Study objectives: The electrophysiological correlates of anesthetic sedation remain poorly understood. We used high-density electroencephalography (hd-EEG) and source modeling to investigate the cortical processes underlying propofol anesthesia and compare them to sleep.
Design: 256-channel EEG recordings in humans during propofol anesthesia.

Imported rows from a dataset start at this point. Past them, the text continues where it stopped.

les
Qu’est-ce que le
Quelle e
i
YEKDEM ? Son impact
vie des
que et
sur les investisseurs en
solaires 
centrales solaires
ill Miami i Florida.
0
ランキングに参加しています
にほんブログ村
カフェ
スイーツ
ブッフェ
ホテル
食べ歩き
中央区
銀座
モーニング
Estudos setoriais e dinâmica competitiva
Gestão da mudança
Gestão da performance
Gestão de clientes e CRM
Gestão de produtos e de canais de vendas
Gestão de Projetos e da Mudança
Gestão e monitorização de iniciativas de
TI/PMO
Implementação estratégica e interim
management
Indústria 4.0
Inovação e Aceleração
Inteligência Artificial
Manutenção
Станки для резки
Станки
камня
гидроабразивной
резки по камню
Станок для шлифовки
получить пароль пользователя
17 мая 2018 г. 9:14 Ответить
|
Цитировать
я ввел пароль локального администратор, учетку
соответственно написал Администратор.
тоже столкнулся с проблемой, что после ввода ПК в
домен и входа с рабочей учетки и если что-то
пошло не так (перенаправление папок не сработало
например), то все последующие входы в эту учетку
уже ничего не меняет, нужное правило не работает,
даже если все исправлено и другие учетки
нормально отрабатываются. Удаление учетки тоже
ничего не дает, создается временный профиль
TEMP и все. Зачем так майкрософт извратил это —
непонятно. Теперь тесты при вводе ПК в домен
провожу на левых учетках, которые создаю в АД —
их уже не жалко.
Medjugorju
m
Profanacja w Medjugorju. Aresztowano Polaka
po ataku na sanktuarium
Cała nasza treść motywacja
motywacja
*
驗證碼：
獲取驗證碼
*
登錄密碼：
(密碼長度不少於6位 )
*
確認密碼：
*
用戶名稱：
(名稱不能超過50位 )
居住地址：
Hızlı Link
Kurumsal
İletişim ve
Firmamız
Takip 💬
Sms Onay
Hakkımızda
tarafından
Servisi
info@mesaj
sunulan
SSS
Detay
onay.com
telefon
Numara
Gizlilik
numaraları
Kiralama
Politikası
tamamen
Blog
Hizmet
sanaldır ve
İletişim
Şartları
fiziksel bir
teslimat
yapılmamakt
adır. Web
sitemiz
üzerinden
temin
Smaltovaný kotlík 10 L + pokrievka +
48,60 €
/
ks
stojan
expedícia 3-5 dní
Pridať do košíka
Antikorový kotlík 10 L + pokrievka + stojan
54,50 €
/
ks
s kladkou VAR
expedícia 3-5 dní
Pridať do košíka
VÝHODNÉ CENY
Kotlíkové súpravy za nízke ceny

Setting: Hospital operating room.
Patients or participants: 8 healthy subjects (4 males).
Interventions: N/A.
Measurements and results: Initially, propofol induced increases in EEG power from 12-25 Hz. Loss of consciousness (LOC) was accompanied by the appearance of EEG slow waves that resembled the slow waves of NREM sleep. We compared slow waves in propofol to slow waves recorded during natural sleep and found that both populations of waves share similar cortical origins and preferentially propagate along the mesial components of the default network. However, propofol slow waves were spatially blurred compared to sleep slow waves and failed to effectively entrain spindle activity. Propofol also caused an increase in gamma (25-40 Hz) power that persisted throughout LOC. Source modeling analysis showed that this increase in gamma power originated from the anterior and posterior cingulate cortices. During LOC, we found increased gamma functional connectivity between these regions compared to the wakefulness.
Conclusions: Propofol anesthesia is a sleep-like state and slow waves are associated with diminished consciousness even in the presence of high gamma activity.
Keywords: EEG; Slow oscillation; anesthesia; consciousness; gamma.